Tuesday, April 24, 2007

Glad to see someone has said it

Christopher Hitchens has the cajones to say what should have become patently obvious by now: we are not one. We are not united in grief. Bad things can happen in the world without affecting us personally.
What, for instance, is this dismal rush to lower the national colors all the damned time? At times of real crisis and genuine emergency, such as the assault on our society that was mounted almost six years ago, some emotion could be pardoned. But even then, the signs of sickliness and foolishness were incipient.... If we did this every time, the flag would spend its entire time drooping.
He goes on to point out a quandary now faced by, of all people, the Russian trade mission, which lowered its flag after the Virginia Tech incident, only to have former Russian President Boris Yeltsin die in the middle of their solidarity. Oops. Bad timing on Yeltsin's part, dying within a week of a random violent act.

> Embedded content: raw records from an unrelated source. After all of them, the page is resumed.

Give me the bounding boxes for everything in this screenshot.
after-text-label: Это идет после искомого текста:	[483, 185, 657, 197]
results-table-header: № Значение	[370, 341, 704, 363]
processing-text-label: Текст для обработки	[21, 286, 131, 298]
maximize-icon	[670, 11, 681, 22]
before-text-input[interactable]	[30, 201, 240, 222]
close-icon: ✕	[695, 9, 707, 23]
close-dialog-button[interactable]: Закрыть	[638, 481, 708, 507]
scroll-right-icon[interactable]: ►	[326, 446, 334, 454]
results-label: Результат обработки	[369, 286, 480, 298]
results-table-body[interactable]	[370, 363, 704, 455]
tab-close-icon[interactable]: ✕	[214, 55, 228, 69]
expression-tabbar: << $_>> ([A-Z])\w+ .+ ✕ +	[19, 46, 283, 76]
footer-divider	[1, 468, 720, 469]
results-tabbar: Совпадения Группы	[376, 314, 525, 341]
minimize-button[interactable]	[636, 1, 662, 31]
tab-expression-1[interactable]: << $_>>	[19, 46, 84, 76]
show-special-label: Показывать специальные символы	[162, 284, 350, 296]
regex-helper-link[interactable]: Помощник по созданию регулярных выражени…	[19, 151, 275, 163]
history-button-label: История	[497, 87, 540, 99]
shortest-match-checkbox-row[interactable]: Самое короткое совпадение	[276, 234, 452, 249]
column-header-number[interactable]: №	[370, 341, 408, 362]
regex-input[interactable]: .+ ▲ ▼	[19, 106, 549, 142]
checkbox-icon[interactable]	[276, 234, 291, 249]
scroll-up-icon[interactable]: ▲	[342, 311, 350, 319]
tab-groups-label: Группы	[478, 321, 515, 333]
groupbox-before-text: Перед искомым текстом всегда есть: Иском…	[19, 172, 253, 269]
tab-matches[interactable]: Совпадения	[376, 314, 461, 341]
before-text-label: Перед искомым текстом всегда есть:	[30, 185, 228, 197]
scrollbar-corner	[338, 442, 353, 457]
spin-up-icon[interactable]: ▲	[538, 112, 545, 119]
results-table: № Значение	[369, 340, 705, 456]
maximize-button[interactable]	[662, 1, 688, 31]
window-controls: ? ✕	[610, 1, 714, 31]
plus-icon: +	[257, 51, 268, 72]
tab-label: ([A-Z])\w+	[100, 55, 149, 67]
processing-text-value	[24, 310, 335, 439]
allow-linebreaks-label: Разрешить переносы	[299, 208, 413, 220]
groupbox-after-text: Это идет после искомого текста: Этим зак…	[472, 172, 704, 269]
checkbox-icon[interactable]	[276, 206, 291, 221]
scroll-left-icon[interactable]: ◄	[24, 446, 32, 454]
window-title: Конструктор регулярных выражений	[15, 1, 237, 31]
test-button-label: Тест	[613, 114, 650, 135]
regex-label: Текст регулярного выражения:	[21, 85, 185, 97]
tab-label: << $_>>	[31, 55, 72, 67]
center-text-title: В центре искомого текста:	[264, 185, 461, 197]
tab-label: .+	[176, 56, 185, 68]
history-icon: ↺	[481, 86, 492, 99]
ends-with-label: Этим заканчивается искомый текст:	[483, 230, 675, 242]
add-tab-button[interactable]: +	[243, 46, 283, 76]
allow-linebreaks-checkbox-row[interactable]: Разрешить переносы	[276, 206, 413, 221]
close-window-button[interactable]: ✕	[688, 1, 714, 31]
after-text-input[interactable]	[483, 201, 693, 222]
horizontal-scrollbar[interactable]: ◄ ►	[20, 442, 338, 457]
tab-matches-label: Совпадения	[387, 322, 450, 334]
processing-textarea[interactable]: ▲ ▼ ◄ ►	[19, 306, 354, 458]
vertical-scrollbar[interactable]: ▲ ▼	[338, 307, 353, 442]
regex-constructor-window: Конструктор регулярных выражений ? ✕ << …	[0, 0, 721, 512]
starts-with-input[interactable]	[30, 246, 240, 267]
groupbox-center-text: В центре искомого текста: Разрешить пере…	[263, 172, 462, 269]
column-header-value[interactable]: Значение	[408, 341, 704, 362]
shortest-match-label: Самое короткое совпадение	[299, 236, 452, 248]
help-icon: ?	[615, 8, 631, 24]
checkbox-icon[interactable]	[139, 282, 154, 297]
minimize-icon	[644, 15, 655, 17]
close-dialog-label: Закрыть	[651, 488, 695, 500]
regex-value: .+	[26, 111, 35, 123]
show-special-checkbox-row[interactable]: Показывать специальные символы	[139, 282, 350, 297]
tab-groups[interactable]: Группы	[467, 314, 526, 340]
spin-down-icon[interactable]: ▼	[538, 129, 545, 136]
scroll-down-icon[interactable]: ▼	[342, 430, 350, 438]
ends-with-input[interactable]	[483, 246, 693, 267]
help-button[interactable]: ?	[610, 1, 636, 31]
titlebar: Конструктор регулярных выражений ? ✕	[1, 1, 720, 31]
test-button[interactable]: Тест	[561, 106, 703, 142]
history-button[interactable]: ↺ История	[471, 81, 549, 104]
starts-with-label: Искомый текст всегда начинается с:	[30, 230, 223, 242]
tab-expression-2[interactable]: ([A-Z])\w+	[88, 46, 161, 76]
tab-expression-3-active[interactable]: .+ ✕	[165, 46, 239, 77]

When my grandfather died, I noted here that it seemed obscene that the world kept on going, but that is one of the great lessons of grief: life has to go on in spite of any personal pain. Nothing teaches you that you are not the center of the universe quite like having everything go on like nothing is wrong while you are devastated. Our increasingly constant orgy of grief, moving from one tragedy to another, commemorating anniversaries and locations until time and space is one giant, constant memorial, robs people of this important demonstration of their place in the cosmos, while cheapening the grief we are supposed to be sharing.